The Board of Directors of Scandic has today decided on a rights issue (the “Rights Issue”) of approximately SEK 1.75bn before transaction costs. The Rights Issue has strong support from the Company’s largest shareholders and is subject to approval by an extraordinary general meeting (the “EGM”). The Rights Issue is further supported by DNB and Goldman Sachs International as underwriting banks, subject to customary conditions.

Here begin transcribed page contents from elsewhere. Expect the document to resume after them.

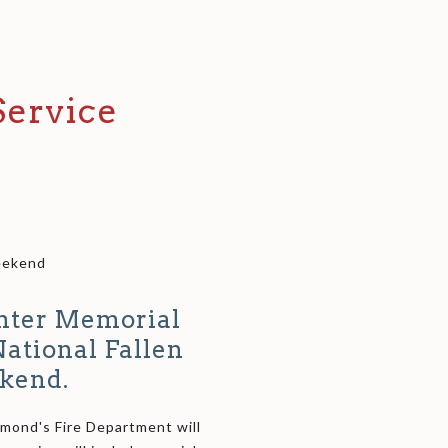
ervice
Weekend
ghter Memorial
National Fallen
kend.
hmond's Fire Department will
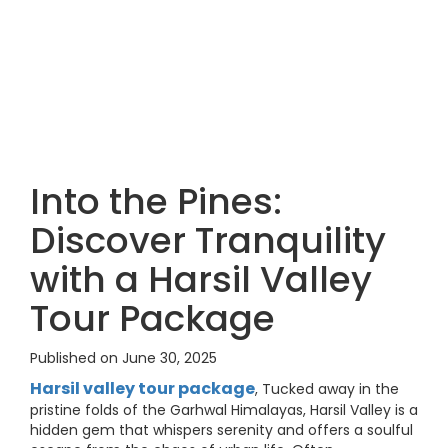
Into the Pines:
Discover Tranquility
with a Harsil Valley
Tour Package
Published on June 30, 2025
Harsil valley tour package
, Tucked away in the
pristine folds of the Garhwal Himalayas, Harsil Valley is a
hidden gem that whispers serenity and offers a soulful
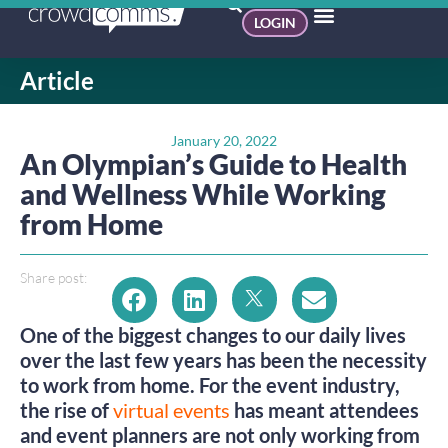
LOGIN
Article
January 20, 2022
An Olympian’s Guide to Health
and Wellness While Working
from Home
Share post:
One of the biggest changes to our daily lives
over the last few years has been the necessity
to work from home. For the event industry,
the rise of
virtual events
has meant attendees
and event planners are not only working from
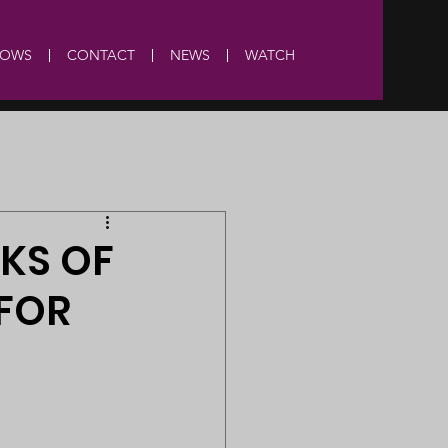
HOWS
CONTACT
NEWS
WATCH
SKS OF
 FOR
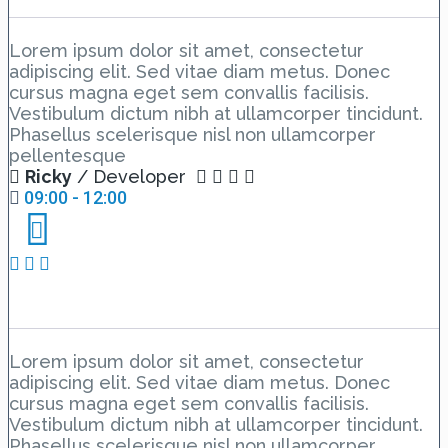
Introduction Hall C
Lorem ipsum dolor sit amet, consectetur
adipiscing elit. Sed vitae diam metus. Donec
cursus magna eget sem convallis facilisis.
Vestibulum dictum nibh at ullamcorper tincidunt.
Phasellus scelerisque nisl non ullamcorper
pellentesque
Ricky
/ Developer
09:00 - 12:00
Day 1 Hall C – Lesson 1
Lorem ipsum dolor sit amet, consectetur
adipiscing elit. Sed vitae diam metus. Donec
cursus magna eget sem convallis facilisis.
Vestibulum dictum nibh at ullamcorper tincidunt.
Phasellus scelerisque nisl non ullamcorper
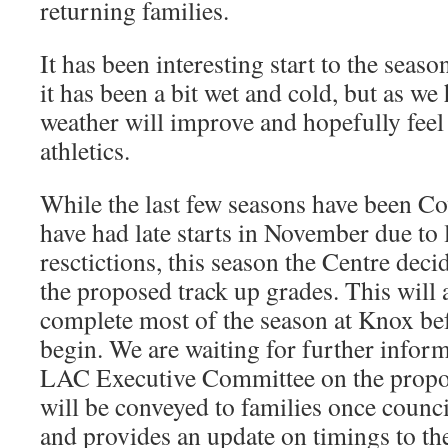
returning families.
It has been interesting start to the season
it has been a bit wet and cold, but as we
weather will improve and hopefully fee
athletics.
While the last few seasons have been Co
have had late starts in November due t
resctictions, this season the Centre decid
the proposed track up grades. This will a
complete most of the season at Knox bef
begin. We are waiting for further info
LAC Executive Committee on the propo
will be conveyed to families once counci
and provides an update on timings to th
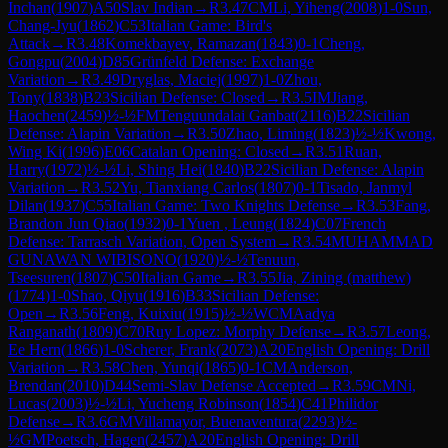
Inchan
(
1907
)
A50
Slav Indian
→
R
3.47
CM
Li, Yiheng
(
2008
)
1-0
Sun,
Chang-Jyu
(
1862
)
C53
Italian Game: Bird's
Attack
→
R
3.48
Komekbayev, Ramazan
(
1843
)
0-1
Cheng,
Gongpu
(
2004
)
D85
Grünfeld Defense: Exchange
Variation
→
R
3.49
Dryglas, Maciej
(
1997
)
1-0
Zhou,
Tony
(
1838
)
B23
Sicilian Defense: Closed
→
R
3.5
IM
Jiang,
Haochen
(
2459
)
½-½
FM
Tenguundalai Ganbat
(
2116
)
B22
Sicilian
Defense: Alapin Variation
→
R
3.50
Zhao, Liming
(
1823
)
½-½
Kwong,
Wing Ki
(
1996
)
E06
Catalan Opening: Closed
→
R
3.51
Ruan,
Harry
(
1972
)
½-½
Li, Shing Hei
(
1840
)
B22
Sicilian Defense: Alapin
Variation
→
R
3.52
Yu, Tianxiang Carlos
(
1807
)
0-1
Tisado, Janmyl
Dilan
(
1937
)
C55
Italian Game: Two Knights Defense
→
R
3.53
Fang,
Brandon Jun Qiao
(
1932
)
0-1
Yuen , Leung
(
1824
)
C07
French
Defense: Tarrasch Variation, Open System
→
R
3.54
MUHAMMAD
GUNAWAN WIBISONO
(
1920
)
½-½
Tenuun,
Tseesuren
(
1807
)
C50
Italian Game
→
R
3.55
Jia, Zining (matthew)
(
1774
)
1-0
Shao, Qiyu
(
1916
)
B33
Sicilian Defense:
Open
→
R
3.56
Feng, Kuixiu
(
1915
)
½-½
WCM
Aadya
Ranganath
(
1809
)
C70
Ruy Lopez: Morphy Defense
→
R
3.57
Leong,
Ee Hern
(
1866
)
1-0
Scherer, Frank
(
2073
)
A20
English Opening: Drill
Variation
→
R
3.58
Chen, Yunqi
(
1865
)
0-1
CM
Anderson,
Brendan
(
2010
)
D44
Semi-Slav Defense Accepted
→
R
3.59
CM
Ni,
Lucas
(
2003
)
½-½
Li, Yucheng Robinson
(
1854
)
C41
Philidor
Defense
→
R
3.6
GM
Villamayor, Buenaventura
(
2293
)
½-
½
GM
Poetsch, Hagen
(
2457
)
A20
English Opening: Drill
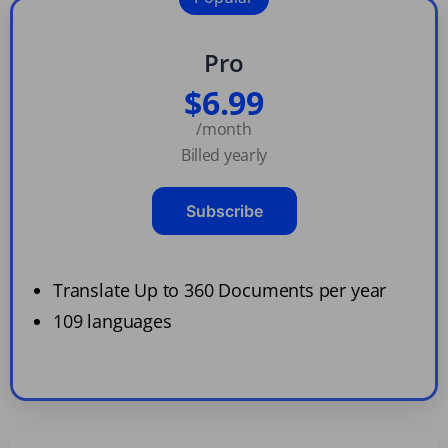
Pro
$6.99
/month
Billed yearly
Subscribe
Translate Up to 360 Documents per year
109 languages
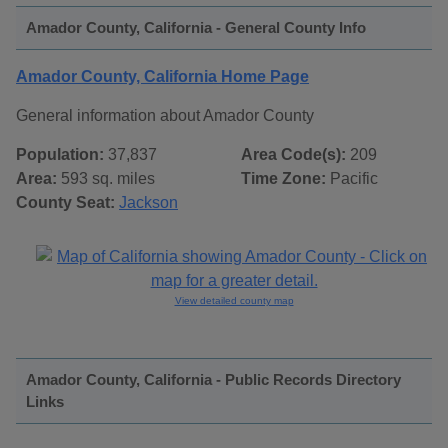
Amador County, California - General County Info
Amador County, California Home Page
General information about Amador County
Population:
37,837
Area Code(s):
209
Area:
593 sq. miles
Time Zone:
Pacific
County Seat:
Jackson
View detailed county map
Amador County, California - Public Records Directory
Links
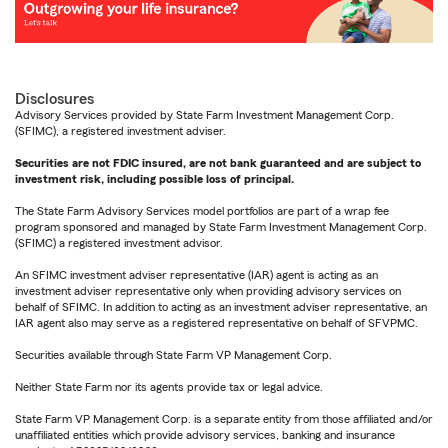
Disclosures
Advisory Services provided by State Farm Investment Management Corp.
(SFIMC), a registered investment adviser.
Securities are not FDIC insured, are not bank guaranteed and are subject to
investment risk, including possible loss of principal.
The State Farm Advisory Services model portfolios are part of a wrap fee
program sponsored and managed by State Farm Investment Management Corp.
(SFIMC) a registered investment advisor.
An SFIMC investment adviser representative (IAR) agent is acting as an
investment adviser representative only when providing advisory services on
behalf of SFIMC. In addition to acting as an investment adviser representative, an
IAR agent also may serve as a registered representative on behalf of SFVPMC.
Securities available through State Farm VP Management Corp.
Neither State Farm nor its agents provide tax or legal advice.
State Farm VP Management Corp. is a separate entity from those affiliated and/or
unaffiliated entities which provide advisory services, banking and insurance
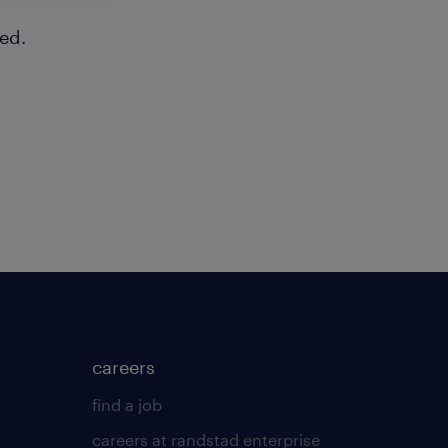
ed.
careers
find a job
careers at randstad enterprise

In addition, Scandic has today agreed a new SEK 1.15bn credit facility (the “Credit Facility”). To secure its liquidity headroom until the Rights Issue and the Credit Facility are in place, Scandic has also agreed a short term bridge credit facility of SEK 250m (the “Bridge Facility” and together with the Credit Facility and the Rights Issue, the “Financing Arrangement”).The Credit Facility and the Bridge Facility are subject to final documentation and satisfaction of customary conditions precedent including, but not limited to, that the Rights Issue will be fully underwritten.

Summary

  • Starting from the end of February, occupancy at Scandic’s hotels began to fall due to the COVID-19 outbreak. In March, like-for-like sales dropped 47 percent compared to 2019. The occupancy level at the Scandic group level is expected to be around 7-11 percent during second quarter of 2020.
  • The Financing Arrangement of approximately SEK 2.9bn (before transaction costs) is estimated to provide substantial liquidity headroom even under a pessimistic recovery scenario. This means that liquidity with a significant margin is secured to the end of 2021. Liquidity needs are expected to peak during the first half of 2021 due to the seasonal build-up of working capital and settlement of certain deferred rent,tax and fees payments.
  • Final terms and conditions in the Right Issue, including the subscription price, are expected to be announced on May 25, 2020. Provided that the Rights Issue is approved at the EGM on May 28, 2020, the record date for the Rights Issue will be June 1, 2020, and the subscription period will run from and including June 3, 2020, up to and including June 17, 2020. A notice to the EGM will be announced separately.
  • Certain of the Company’s largest shareholders, Stena Sessan, AMF and Formica Capital, have, subject to customary conditions, committed to subscribe for their pro rata share of the Rights Issue of 19.9 percent, 16.5 percent, and 5.3 percent, respectively, in aggregate 41.6 percent of the Rights Issue and also to vote in favour of the Rights Issue at the EGM. In addition, AMF will, subject to customary conditions, subscribe for an additional SEK 500m of the Rights Issue, equivalent to approximately 28.6 percent of the Right Issue, subject to not becoming an owner of more than 29.9 percent of the Company after the Rights Issue. Furthermore, Swedbank Robur has expressed its intention to subscribe for its pro rata share of the Rights Issue of 5.7 percent and also to vote in favour of the Rights Issue at the EGM. The CEO, CFO and Chairman of the Board of Directors have expressed their intention to participate in the Rights Issue as well.
  • DNB and Goldman Sachs International have confirmed their commitment, subject to customary conditions, to enter into an underwriting agreement in connection with the Rights Issue, pursuant to which DNB and Goldman Sachs International would act as underwriters and underwrite a number of shares in equal proportion up to a maximum amount corresponding to the amount of the Rights Issue which is not covered by the subscription undertakings of Stena Sessan, AMF and Formica Capital.
  • The SEK 1.15bn Credit Facility has been agreed with DNB, Handelsbanken and Nordea (the “Lenders”) and will not be made available to the Company until completion of the Rights Issue. In addition, a SEK 250m Bridge Facility will, conditional on the satisfaction of customary conditions precedent, be provided by the Lenders as a bridge facility once the Rights Issue has been fully underwritten and until completion of the Rights Issue. The facilities are subject to final documentation and are conditional on the satisfaction of customary conditions precedent (including, but not limited to, that the Rights Issue will be fully underwritten).

Background and reason

Starting from the end of February 2020, occupancy at Scandic’s hotels began to fall due to the COVID-19 outbreak. In March, like-for-like sales dropped 47 percent compared to 2019. The occupancy level at the Scandic group level is expected to be around 7-11 percent during the second quarter 2020. As of today, more than half of Scandic’s hotels are temporarily closed.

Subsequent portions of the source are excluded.